Describe the general pathophysiology.
Under typical physiological conditions, the cells of the gastric mucosa secrete a gastric juice (an acidic fluid composed of HCl, pepsinogen, intrinsic factor, and mucus), which may damage the native cells of the GI tract. Protective mechanisms (e.g., secretion of mucus and HCO3- to form a protective barrier) prevent the gastric juices from digesting and eroding the gastric epithelial cells.
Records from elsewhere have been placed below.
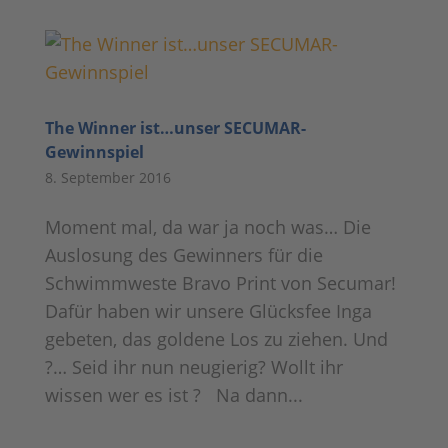
The Winner ist…unser SECUMAR-
Gewinnspiel
8. September 2016
Moment mal, da war ja noch was… Die
Auslosung des Gewinners für die
Schwimmweste Bravo Print von Secumar!
Dafür haben wir unsere Glücksfee Inga
gebeten, das goldene Los zu ziehen. Und
?… Seid ihr nun neugierig? Wollt ihr
wissen wer es ist ? Na dann...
Ulcer formation occurs when either the protective mechanisms are disrupted and/or excessive acids or pepsin are secreted.
Describe the physiological gastric secretions.
Parietal cells
Secrete hydrochloric acid (HCl) and intrinsic factor
Stimulated by acetylcholine, histamine, and gastrin
Inhibited by prostaglandins and somatostatin
Mucosal cells
Secrete protective mucus
Stimulated by acetylcholine, prostaglandins (which inhibit HCl secretion), and secretin
Chief cells
Secrete pepsinogen
Stimulated by acetylcholine, gastrin, secretin, and vasoactive intestinal polypeptide (VIP)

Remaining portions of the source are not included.